The Biden administration recently made temporary but impactful changes to income-based repayment programs for federal student loans. And even bigger reforms to those repayment plans could be on the way. Here’s what you need to know.

Income-Based Repayment for Federal Student Loans: How They Work

Income-contingent repayment (IDR) is a federal student loan repayment category that outlines several specific plans. Income-Based Reimbursement (IBR) is one such IDR plan, although the terms IDR and IBR are sometimes used interchangeably.

Each IDR plan, although somewhat different in terms of eligibility requirements and payment formulas, offers borrowers a monthly payment tied to their family size and income (usually their adjusted gross income as listed on their federal income tax return).

Under normal circumstances, borrowers repaying their student under an IDR program must recertify their income (effectively reapplying for the plan, just with updated income information) every 12 months. This results in a recalculation of payments based on this updated income documentation, which is usually the borrower’s latest federal tax return. After 20 or 25 years of repayment, depending on the specific IDR plan, any remaining balance is forfeited. However, this form of student loan forgiveness could be considered taxable income for the borrower.

New temporary flexibilities for student loan borrowers in income-driven repayment plans

In response to the Covid-19 pandemic and the ongoing pause on most federal student loan payments and interest, the Department of Education has indicated that it will extend normal income recertification deadlines for borrowers in an IDR plan. However, following President Biden’s recent extension of the payment pause by an additional four months to August 31, 2022, the Department has further extended these deadlines.

According to department“You will not be required to recertify [your income for an IDR plan] before payments restart, and the earliest you might be required to recertify is March 2023.” That’s almost a year away. And that means some borrowers who last recertified their income in 2019 may end up waiting four or more years before having to update their income information.

The Biden administration is also temporarily allowing borrowers to self-report their income if they want to recertify early and update their payment amount, rather than providing documents like a tax return or pay stub. This can be important for borrowers who have experienced a reduction in income since their last recertification.

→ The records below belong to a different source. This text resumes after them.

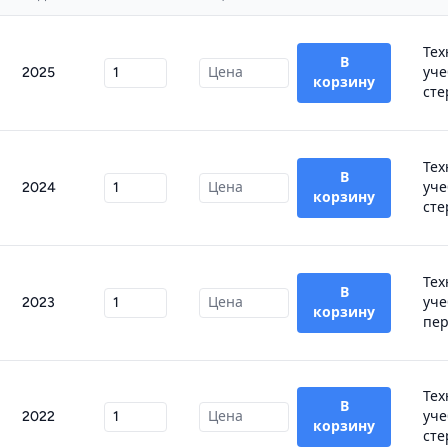
Тех
В
2025
уче
корзину
сте
Тех
В
2024
уче
корзину
сте
Тех
В
2023
уче
корзину
пер
Тех
В
2022
уче
корзину
сте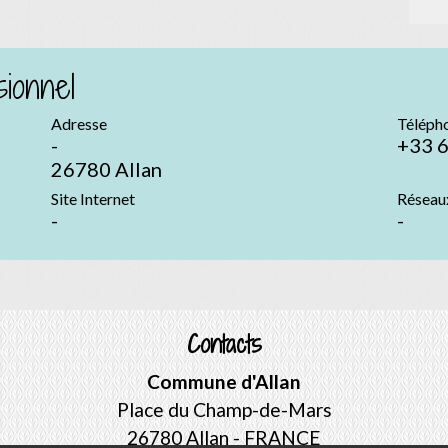
ionnel
Adresse
Téléph
-
+33 6
26780 Allan
Site Internet
Réseau
-
-
Contacts
Commune d'Allan
Place du Champ-de-Mars
26780 Allan - FRANCE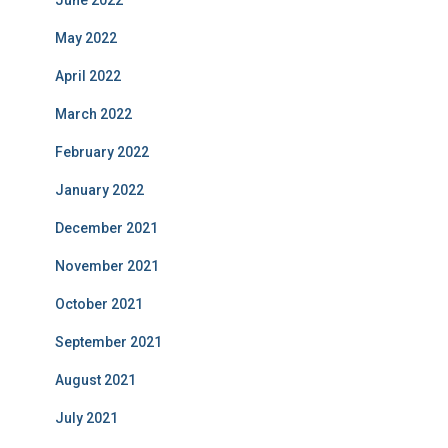
June 2022
May 2022
April 2022
March 2022
February 2022
January 2022
December 2021
November 2021
October 2021
September 2021
August 2021
July 2021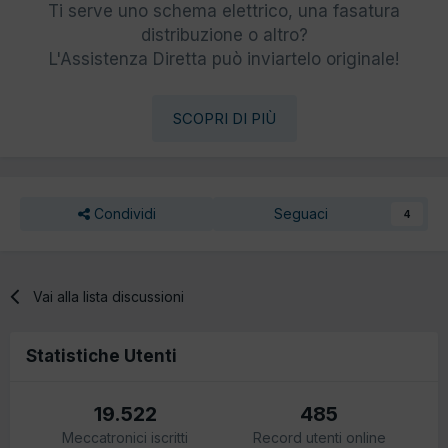
Ti serve uno schema elettrico, una fasatura
distribuzione o altro?
L'Assistenza Diretta può inviartelo originale!
SCOPRI DI PIÙ
Condividi
Seguaci
4
Vai alla lista discussioni
Statistiche Utenti
19.522
485
Meccatronici iscritti
Record utenti online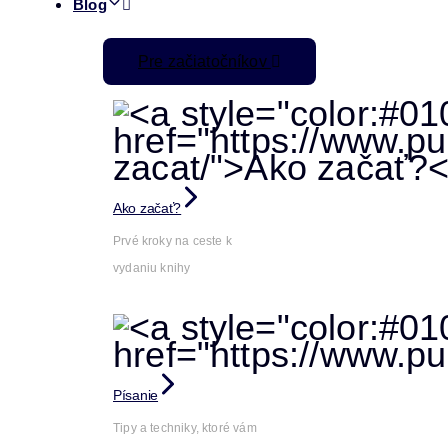
Blog
Pre začiatočníkov
Ako začať?
Prvé kroky na ceste k
vydaniu knihy
Písanie
Tipy a techniky, ktoré vám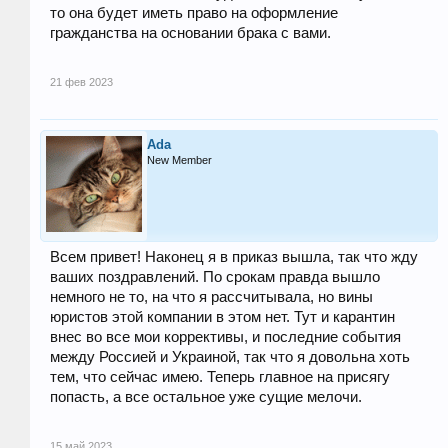
то она будет иметь право на оформление
гражданства на основании брака с вами.
21 фев 2023
Ada
New Member
Всем привет! Наконец я в приказ вышла, так что жду
ваших поздравлений. По срокам правда вышло
немного не то, на что я рассчитывала, но вины
юристов этой компании в этом нет. Тут и карантин
внес во все мои коррективы, и последние события
между Россией и Украиной, так что я довольна хоть
тем, что сейчас имею. Теперь главное на присягу
попасть, а все остальное уже сущие мелочи.
15 май 2023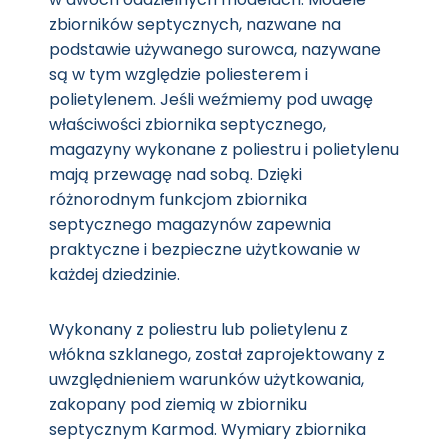
zbiorników septycznych, nazwane na
podstawie używanego surowca, nazywane
są w tym względzie poliesterem i
polietylenem. Jeśli weźmiemy pod uwagę
właściwości zbiornika septycznego,
magazyny wykonane z poliestru i polietylenu
mają przewagę nad sobą. Dzięki
różnorodnym funkcjom zbiornika
septycznego magazynów zapewnia
praktyczne i bezpieczne użytkowanie w
każdej dziedzinie.
Wykonany z poliestru lub polietylenu z
włókna szklanego, został zaprojektowany z
uwzględnieniem warunków użytkowania,
zakopany pod ziemią w zbiorniku
septycznym Karmod. Wymiary zbiornika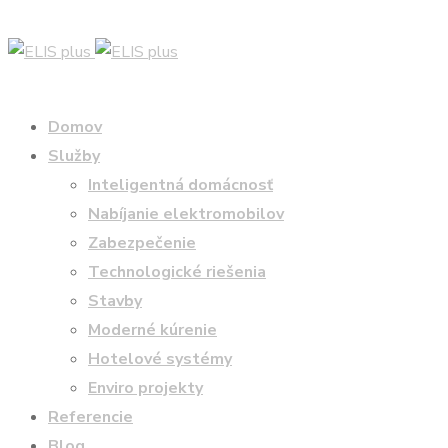
Domov
Služby
Inteligentná domácnosť
Nabíjanie elektromobilov
Zabezpečenie
Technologické riešenia
Stavby
Moderné kúrenie
Hotelové systémy
Enviro projekty
Referencie
Blog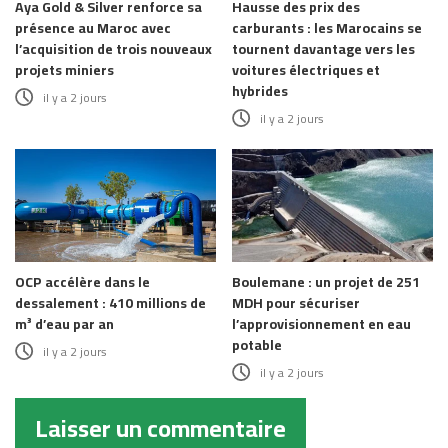
Aya Gold & Silver renforce sa
Hausse des prix des
présence au Maroc avec
carburants : les Marocains se
l’acquisition de trois nouveaux
tournent davantage vers les
projets miniers
voitures électriques et
hybrides
il y a 2 jours
il y a 2 jours
OCP accélère dans le
Boulemane : un projet de 251
dessalement : 410 millions de
MDH pour sécuriser
m³ d’eau par an
l’approvisionnement en eau
potable
il y a 2 jours
il y a 2 jours
Laisser un commentaire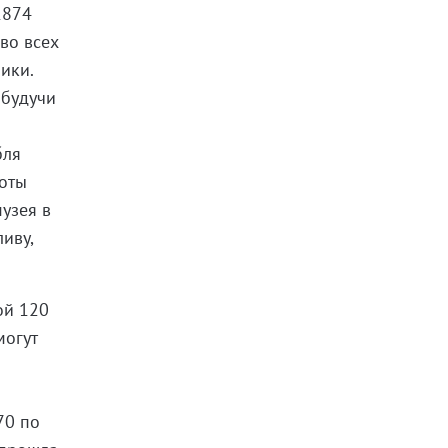
1874
 во всех
ики.
 будучи
бля
боты
узея в
иву,
ой 120
могут
70 по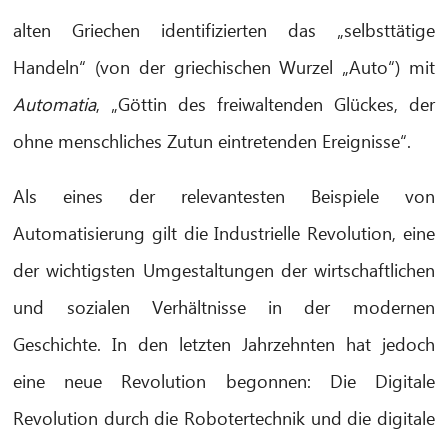
alten Griechen identifizierten das „selbsttätige
Handeln“ (von der griechischen Wurzel „Auto“) mit
Automatia
, „Göttin des freiwaltenden Glückes, der
ohne menschliches Zutun eintretenden Ereignisse“.
Als eines der relevantesten Beispiele von
Automatisierung gilt die Industrielle Revolution, eine
der wichtigsten Umgestaltungen der wirtschaftlichen
und sozialen Verhältnisse in der modernen
Geschichte. In den letzten Jahrzehnten hat jedoch
eine neue Revolution begonnen: Die Digitale
Revolution durch die Robotertechnik und die digitale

According to the ministry, “while all of your loans are direct loans, you can now self-report your income when you apply for or recertify for an IDR plan. This means that you can report your income without having to submit tax documentation. The option is now available through February 28, 2023 following Biden’s latest payment pause extension. Borrowers can apply through the online IDR application at StudentAid.gov.

Biden seeks to eliminate student loan forgiveness tax associated with IDR plans

Each time a debt is reduced, canceled or canceled, the borrower may have to pay taxes on the canceled balance. Federal law may create exceptions to this tax event. For example, student loan forgiveness under the Public Service Loan Forgiveness Program (PSLF) is tax exempt under federal law.

But student loan forgiveness under IDR plans can be considered a taxable event. This can have huge implications for student borrowers, especially since many borrowers on IDR plans may not have payments high enough to cover monthly interest accumulation, resulting in runaway balance growth.

The American Rescue Act — the stimulus bill that President Biden signed into law last year — exempts all federal student loan forgiveness from tax, including loan forgiveness under IDR plans. But this relief is temporary, and it should go down in December 2025.

However, last month Biden included a proposal in his budget plan that would permanently eliminate federal taxation on student loan forgiveness, including IDR student loan forgiveness. The proposal would need to pass both the House and the Senate to become law, so its future is far from certain. But if passed, it would bring huge relief to millions of borrowers repaying their loans under IDR plans.

Is an IDR waiver the next big student loan relief initiative?

Consumer advocates and student borrowers are increasingly drawing attention to the widespread problems with IDR programs. A explosive report from NPR published earlier this month suggested that loan managers were failing to track borrowers’ progress towards their 20- or 25-year IDR repayment terms, raising serious doubts about the department’s ability of Education to administer these programs and to provide any student loan forgiveness to which borrowers are entitled under federal law.

Supporters have urged the Biden administration to create a new so-called “IDR Waiver” – a temporary relief program that will allow borrowers in IDR plans to get retroactive credit for loan forgiveness, and possibly obtain the complete cancellation of their loans. The program would be akin to the ongoing limited PSLF waiver, which the Biden administration signed into law last October to correct similar shortcomings in the PSLF program; so far, more than $5 billion in student loan forgiveness has been issued to tens of thousands of borrowers, according to the Department.

In February, a broad coalition of student loan advocacy groups called on the Biden administration to create an IDR waiver. Features would include automatic, retroactive counting of all months since the borrower began repaying as months eligible for student loan cancellation under IDR plans, including deferment, forbearance, and of default.

The administration has not officially responded to calls for an IDR waiver. Notably, however, the administration established the limited PSLF waiver, along with major reforms to the Total and Permanent Disability Discharge (TPD) program, following similar coordinated outreach by borrower advocacy organizations.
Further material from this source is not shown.